Regular expression to extract text from XML-ish data using GNU sed - regex

I have a file full of lines extracted from an XML file using "gsed regexp -i FILENAME". The lines in the file are all of one of either format:
<field number='1' name='Account' type='STRING'W/>
<field number='2' name='AdvId' type='STRING'W>
I've inserted a 'W' in the end which represents optional whitespace. The order and number of properties are not necessarily the same in all lines throughout the file although "number" is always before "type".
What I'm searching for is a regular expression "regexp" that I can give to gnu sed so that this command:
gsed regexp -i FILENAME
gives me a file with lines looking like this:
1 STRING
2 STRING
I don't care about the amount of whitespace in the result as long as there is some after the number and a newline at the end of each line.
I'm sure it is possible, but I just can't figure out how in a reasonable amount of time. Can anyone help?
Thanks a lot,
jules

Using xsh, a Perl wrapper around XML::LibXML:
open file.xml ;
for //field echo #number #type ;

I'm sure this can be optimized, but it works for me and answers your question:
sed "s/^.*number='\([0-9]*\)'.*type='\(.*\)'.*$/\1 \2/" <filename>
Saying that, I think the others are right, if you have an XML-file you should use an XML-parser.
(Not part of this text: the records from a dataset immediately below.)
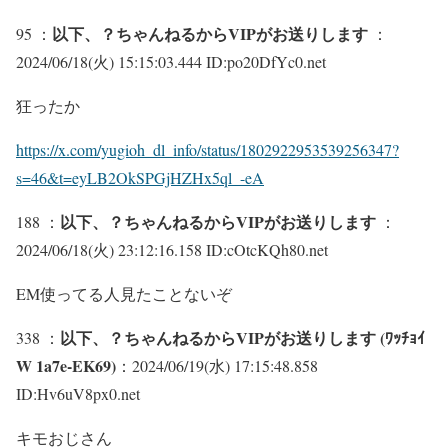
以下、？ちゃんねるからVIPがお送りします
95 ：
：
2024/06/18(火) 15:15:03.444 ID:po20DfYc0.net
狂ったか
https://x.com/yugioh_dl_info/status/1802922953539256347?
s=46&t=eyLB2OkSPGjHZHx5ql_-eA
以下、？ちゃんねるからVIPがお送りします
188 ：
：
2024/06/18(火) 23:12:16.158 ID:cOtcKQh80.net
EM使ってる人見たことないぞ
以下、？ちゃんねるからVIPがお送りします (ﾜｯﾁｮｲ
338 ：
W 1a7e-EK69)
：2024/06/19(水) 17:15:48.858
ID:Hv6uV8px0.net
キモおじさん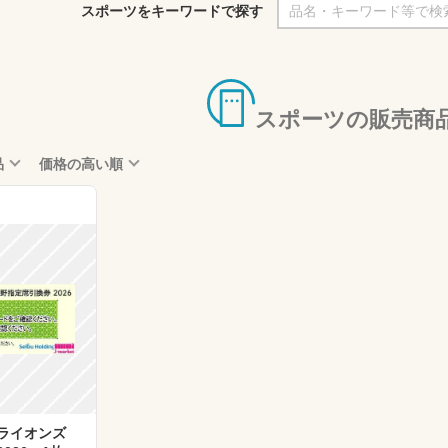
スポーツをキーワードで探す
スポーツの販売商
品
価格の高い順
武ライオンズ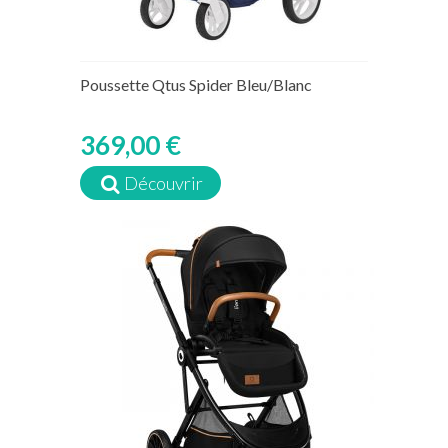
Poussette Qtus Spider Bleu/Blanc
369,00 €
Découvrir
I think you're much better off using a command line XML tool such as XMLStarlet. That will integrate well with the shell and let you perform XPath searches. It's XML-aware so it'll handle character encodings, whitespace correctly etc.

Simple cut should work for you:
cut -f2,6 -d"'" --output-delimiter=" "
If you really want sed:
sed -r "s/.'(.)'.type='(.)'.*/\1 \2/"

You can use this:
sed -r "s/<field [^>]*?number='([0-9]+)'[^>]*?type='([^']+)'[^>]*>/\1 \2/"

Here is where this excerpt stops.